At the same time, Reay’s research uncovers a recurring reassertion of masculinity within the lives of hustlers and within the sexual proclivities of the hustled. In the words of one fictional hustler, quoted by Reay, “‘HUSTLERS ARE NOT QUEER’” (p. 171). Indeed, the hustler defined and was defined by an aversion to effeminacy that was increasingly reinforced by the burgeoning lesbian and gay rights movement from the 1950s onward. Again, this is the sort of historical evidence that could potentially reinvigorate present-day debates within feminist circles over the impact of gendered practice on the sexual “taxonomies” of postwar America.
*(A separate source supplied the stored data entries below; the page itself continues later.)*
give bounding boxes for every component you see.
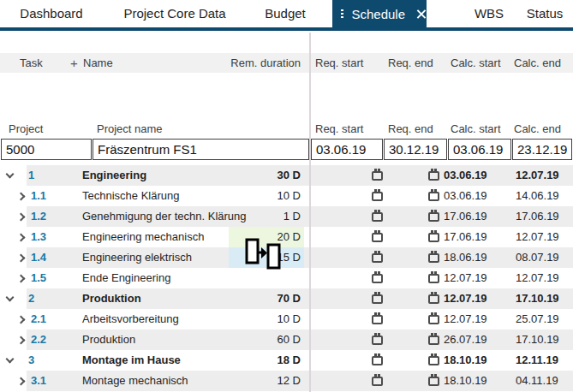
calendar-icon[interactable] (428, 336, 439, 345)
task-name: Ende Engineering (82, 268, 170, 288)
calendar-icon[interactable] (372, 192, 383, 201)
chevron-right-icon[interactable] (18, 275, 26, 282)
calendar-icon[interactable] (372, 356, 383, 365)
calendar-icon[interactable] (428, 171, 439, 181)
table-row[interactable]: 1.3 Engineering mechanisch 20 D 17.06.19… (0, 227, 573, 247)
calendar-icon[interactable] (428, 212, 439, 222)
chevron-right-icon[interactable] (18, 336, 26, 344)
calendar-icon[interactable] (372, 171, 383, 181)
close-icon[interactable] (415, 9, 418, 20)
pane-divider[interactable] (309, 33, 311, 392)
chevron-right-icon[interactable] (18, 316, 26, 324)
calc-start-date: 18.10.19 (444, 371, 487, 391)
calendar-icon[interactable] (428, 253, 439, 263)
project-name-label: Project name (97, 122, 163, 136)
task-number: 2.1 (31, 309, 46, 330)
chevron-right-icon[interactable] (18, 254, 26, 262)
header-req-start[interactable]: Req. start (315, 53, 363, 73)
calendar-icon[interactable] (372, 253, 383, 263)
calc-end-date: 17.10.19 (516, 330, 559, 350)
header-rem-duration[interactable]: Rem. duration (229, 53, 304, 73)
calendar-icon[interactable] (372, 233, 383, 242)
chevron-right-icon[interactable] (18, 213, 26, 221)
table-row[interactable]: 2.1 Arbeitsvorbereitung 10 D 12.07.19 25… (0, 309, 573, 330)
header-req-end[interactable]: Req. end (388, 53, 433, 73)
chevron-down-icon[interactable] (6, 295, 14, 303)
tab-status[interactable]: Status (527, 0, 564, 27)
header-calc-start[interactable]: Calc. start (451, 53, 501, 73)
calc-end-label: Calc. end (514, 122, 561, 136)
add-column-icon[interactable]: + (70, 53, 78, 73)
project-name-field[interactable] (93, 139, 309, 160)
calc-start-date: 18.10.19 (444, 350, 487, 371)
header-calc-end[interactable]: Calc. end (514, 53, 561, 73)
project-label: Project (9, 122, 43, 136)
chevron-down-icon[interactable] (6, 172, 14, 180)
calc-start-date: 26.07.19 (444, 330, 487, 350)
task-name: Technische Klärung (82, 186, 179, 206)
calc-start-date: 17.06.19 (444, 227, 487, 247)
table-row[interactable]: 1.4 Engineering elektrisch 15 D 18.06.19… (0, 247, 573, 268)
task-name: Engineering elektrisch (82, 247, 192, 268)
task-name: Engineering mechanisch (82, 227, 204, 247)
calc-start-date: 17.06.19 (444, 206, 487, 227)
header-name[interactable]: Name (83, 53, 113, 73)
tab-budget[interactable]: Budget (265, 0, 306, 27)
calc-end-date: 12.07.19 (516, 165, 559, 186)
calendar-icon[interactable] (372, 336, 383, 345)
schedule-screen: Dashboard Project Core Data Budget Sched… (0, 0, 573, 392)
calc-start-label: Calc. start (451, 122, 501, 136)
calendar-icon[interactable] (428, 315, 439, 324)
task-name: Montage im Hause (82, 350, 181, 371)
calendar-icon[interactable] (372, 274, 383, 283)
hamburger-icon[interactable] (341, 9, 343, 18)
table-row[interactable]: 2.2 Produktion 60 D 26.07.19 17.10.19 (0, 330, 573, 350)
table-row[interactable]: 1.1 Technische Klärung 10 D 03.06.19 14.… (0, 186, 573, 206)
project-req-start-field[interactable] (311, 139, 383, 160)
calc-end-date: 12.07.19 (516, 268, 559, 288)
project-id-field[interactable] (1, 139, 92, 160)
calendar-icon[interactable] (372, 377, 383, 386)
project-req-end-field[interactable] (384, 139, 447, 160)
project-calc-start-field[interactable] (448, 139, 511, 160)
calendar-icon[interactable] (428, 294, 439, 304)
calc-end-date: 17.06.19 (516, 206, 559, 227)
tab-dashboard[interactable]: Dashboard (20, 0, 82, 27)
calendar-icon[interactable] (428, 356, 439, 365)
table-row[interactable]: 2 Produktion 70 D 12.07.19 17.10.19 (0, 288, 573, 309)
tab-schedule[interactable]: Schedule (332, 0, 427, 27)
calendar-icon[interactable] (372, 212, 383, 222)
calendar-icon[interactable] (428, 377, 439, 386)
chevron-right-icon[interactable] (18, 377, 26, 385)
chevron-right-icon[interactable] (18, 234, 26, 241)
calc-end-date: 17.10.19 (516, 288, 559, 309)
table-row[interactable]: 1.5 Ende Engineering 12.07.19 12.07.19 (0, 268, 573, 288)
calendar-icon[interactable] (428, 233, 439, 242)
table-row[interactable]: 1 Engineering 30 D 03.06.19 12.07.19 (0, 165, 573, 186)
table-row[interactable]: 3 Montage im Hause 18 D 18.10.19 12.11.1… (0, 350, 573, 371)
project-calc-end-field[interactable] (512, 139, 572, 160)
task-name: Produktion (82, 288, 141, 309)
task-table: 1 Engineering 30 D 03.06.19 12.07.19 1.1… (0, 165, 573, 391)
tab-schedule-label: Schedule (351, 7, 405, 21)
table-row[interactable]: 1.2 Genehmigung der techn. Klärung 1 D 1… (0, 206, 573, 227)
calendar-icon[interactable] (428, 192, 439, 201)
header-task[interactable]: Task (20, 53, 43, 73)
task-name: Arbeitsvorbereitung (82, 309, 179, 330)
calc-start-date: 18.06.19 (444, 247, 487, 268)
chevron-right-icon[interactable] (18, 193, 26, 200)
req-end-label: Req. end (388, 122, 433, 136)
task-number: 1.1 (31, 186, 46, 206)
calendar-icon[interactable] (428, 274, 439, 283)
calendar-icon[interactable] (372, 294, 383, 304)
tab-project-core-data[interactable]: Project Core Data (123, 0, 225, 27)
calendar-icon[interactable] (372, 315, 383, 324)
link-tasks-cursor-icon (243, 236, 284, 272)
chevron-down-icon[interactable] (6, 357, 14, 365)
task-number: 1.4 (31, 247, 46, 268)
table-row[interactable]: 3.1 Montage mechanisch 12 D 18.10.19 04.… (0, 371, 573, 391)
calc-start-date: 03.06.19 (444, 165, 487, 186)
calc-start-date: 12.07.19 (444, 288, 487, 309)
task-number: 2.2 (31, 330, 46, 350)
tab-wbs[interactable]: WBS (475, 0, 504, 27)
But Reay does not seem very interested in addressing these sorts of theoretical issues, even if his research practically begs for it. As Matt Cook puts it in his backcover blandishment for New York Hustlers, “Reay wears his theoretical knowledge and expertise lightly.” Reay does so at his peril. What about the implications of the hustler for cultural historians, for those interested in the manner by which ethnicity or class affected the sexual availability of men in New York City? What about the implications of the hustler for historians of the built environment, for those interested in the “spatial stories”being told by the hustler’s movements through the public places, parks, and prisons of New York? In light of all this wonderful primary material, so what?

In all fairness, Reay leaves the door open for researchers interested in the theoretical or political effects that the character of the hustler might have on the history of sexuality. His thorough analysis of the Thomas Painter archives gives those not able to nip over to Indiana a privileged look into the possibilities that such material might hold. In this regard, New York Hustlers is worth a trip to the library.

Piece originally published at H-Net Reviews  |  

About the Author:

Jason Narlock is Assistant Academic Director at the London Study Center, Arcadia University. His research interests include the history of architecture and the built environment, American political thought, and gender/sexuality studies. He has recently published articles on the history of postwar suburbanization in Southern California as well as LGBT politics under the Obama administration. His current research project, ‘High Modernism in the Upper-Midwest’, explores the architectural impact of New Deal-era public works projects on small communities in the American Midwest.